Les documents soulignent également que le manque de ressources et les difficultés techniques ont conduit à des erreurs.
Un rapport suggère qu’une libération prématurée a été en partie causée par un personnel surchargé. « Il convient de noter que 191 courriels, totalisant 267 documents, ont été traités le 25 octobre 2021 par les trois agents chargés de la gestion des peines », indique le rapport, qui décrit comment un délinquant a été libéré quelques heures après avoir reçu des documents exigeant son incarcération dans une affaire distincte ce jour-là.
Un autre rapport fait état d’un « problème récurrent avec le système de messagerie Outlook » après que des documents aient été reçus par le Centre de détention de Sorel-Tracy quatre heures après qu’un greffier les ait envoyés, ce qui a contribué à la libération prématurée d’un détenu.
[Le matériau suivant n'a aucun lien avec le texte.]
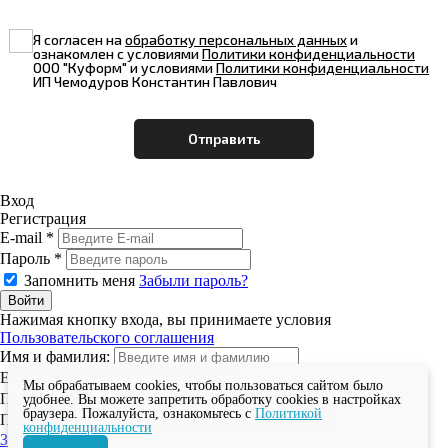
Я согласен на
обработку персональных данных
и
ознакомлен с условиями
Политики конфиденциальности
ООО "Куформ" и условиями
Политики конфиденциальности
ИП Чемодуров Константин Павлович
Вход
Регистрация
E-mail *
Пароль *
Запомнить меня
Забыли пароль?
Нажимая кнопку входа, вы принимаете условия
Пользовательского соглашения
Имя и фамилия:
E-mail:
Мы обрабатываем cookies, чтобы пользоваться сайтом было
Пароль:
удобнее. Вы можете запретить обработку cookies в настройках
браузера. Пожалуйста, ознакомьтесь с
Политикой
Подтвердите пароль:
конфиденциальности
Забыли пароль?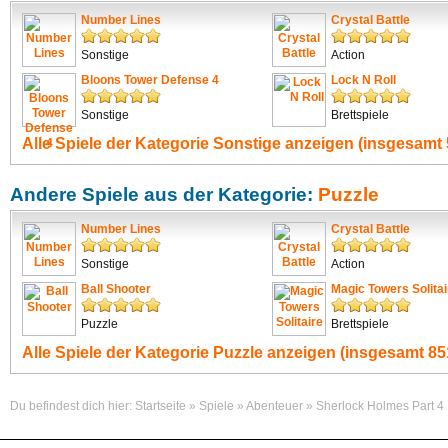
Number Lines
Crystal Battle
Sonstige
Action
Bloons Tower Defense 4
Lock N Roll
Sonstige
Brettspiele
Alle Spiele der Kategorie
Sonstige
anzeigen (insgesamt 
Andere Spiele aus der Kategorie:
Puzzle
Number Lines
Crystal Battle
Sonstige
Action
Ball Shooter
Magic Towers Solitai
Puzzle
Brettspiele
Alle Spiele der Kategorie
Puzzle
anzeigen (insgesamt 851
Du befindest dich hier:
Startseite
»
Spiele
»
Abenteuer
»
Sherlock Holmes Part 4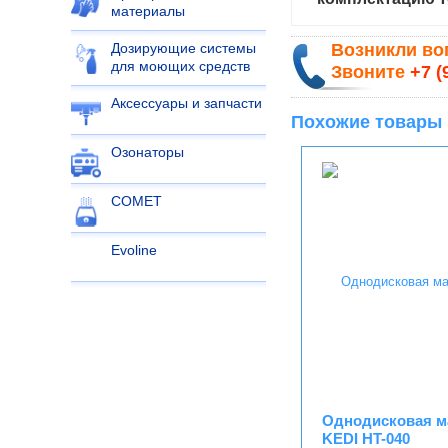
материалы
Возникли в
Дозирующие системы
для моющих средств
Звоните
+7 (
Аксессуары и запчасти
Похожие товары
Озонаторы
COMET
Evoline
Однодисковая м
KEDI HT-040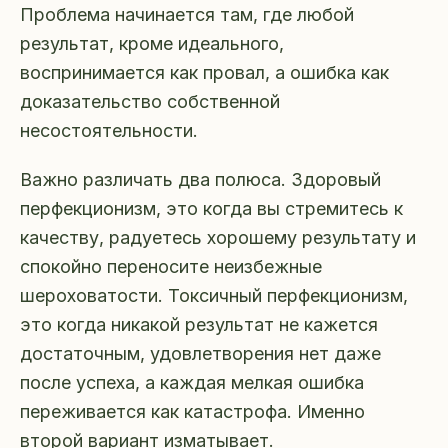
Проблема начинается там, где любой
результат, кроме идеального,
воспринимается как провал, а ошибка как
доказательство собственной
несостоятельности.
Важно различать два полюса. Здоровый
перфекционизм, это когда вы стремитесь к
качеству, радуетесь хорошему результату и
спокойно переносите неизбежные
шероховатости. Токсичный перфекционизм,
это когда никакой результат не кажется
достаточным, удовлетворения нет даже
после успеха, а каждая мелкая ошибка
переживается как катастрофа. Именно
второй вариант изматывает.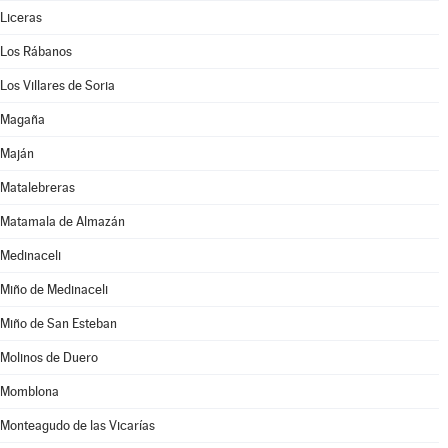
Liceras
Los Rábanos
Los Villares de Soria
Magaña
Maján
Matalebreras
Matamala de Almazán
Medinaceli
Miño de Medinaceli
Miño de San Esteban
Molinos de Duero
Momblona
Monteagudo de las Vicarías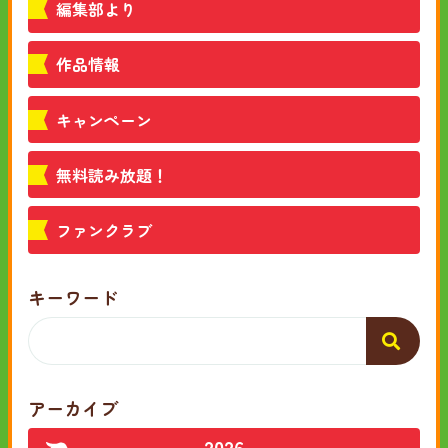
編集部より
作品情報
キャンペーン
無料読み放題！
ファンクラブ
キーワード
アーカイブ
2026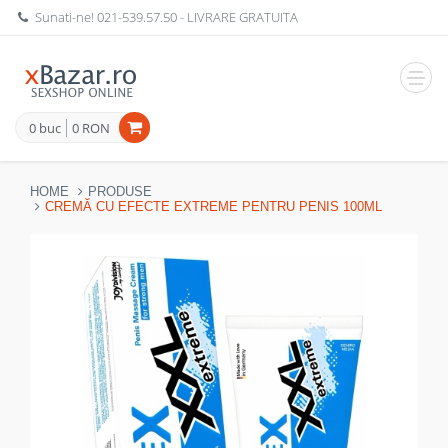
Sunati-ne!
021-539.57.50
- LIVRARE GRATUITA
Navig
0 buc
0 RON
HOME
PRODUSE
CREMĂ CU EFECTE EXTREME PENTRU PENIS 100ML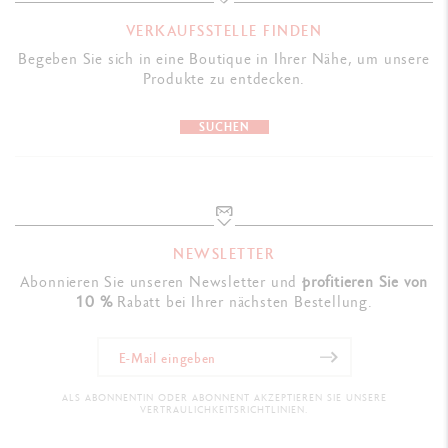
Ref. UV844.090
VERKAUFSSTELLE FINDEN
Begeben Sie sich in eine Boutique in Ihrer Nähe, um unsere
Produkte zu entdecken.
SUCHEN
NEWSLETTER
Abonnieren Sie unseren Newsletter und
profitieren Sie von
10 %
Rabatt bei Ihrer nächsten Bestellung.
ALS ABONNENTIN ODER ABONNENT AKZEPTIEREN SIE UNSERE
VERTRAULICHKEITSRICHTLINIEN.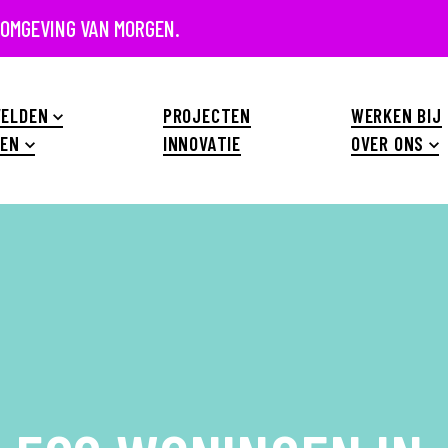
 OMGEVING VAN MORGEN.
ELDEN
PROJECTEN
WERKEN BIJ
EN
INNOVATIE
OVER ONS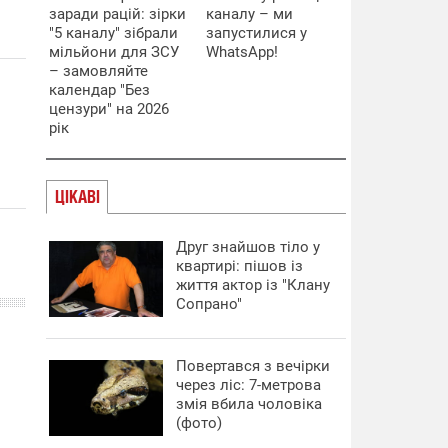
заради рацій: зірки
каналу – ми
"5 каналу" зібрали
запустилися у
мільйони для ЗСУ
WhatsApp!
– замовляйте
календар "Без
цензури" на 2026
рік
ЦІКАВІ
Друг знайшов тіло у
квартирі: пішов із
життя актор із "Клану
Сопрано"
Повертався з вечірки
через ліс: 7-метрова
змія вбила чоловіка
(фото)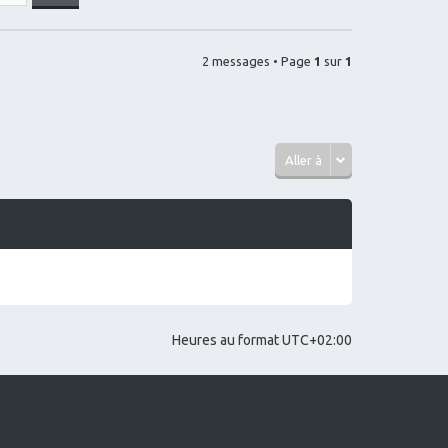
2 messages • Page
1
sur
1
Aller à
Heures au format
UTC+02:00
Mme Quintin a refusé de répondre aux questions sur ces problèmes, car elle a déclaré que ces informations étaient censées être caviardées. Les rapports indiquent également que le personnel responsable des erreurs de libération devra expliquer ce qui s’est passé et pourrait faire l’objet de mesures disciplinaires. Mme Quintin a déclaré que le ministère ne commentait pas les dossiers des employés, mais que les sanctions « peuvent aller d’un avertissement écrit au licenciement ».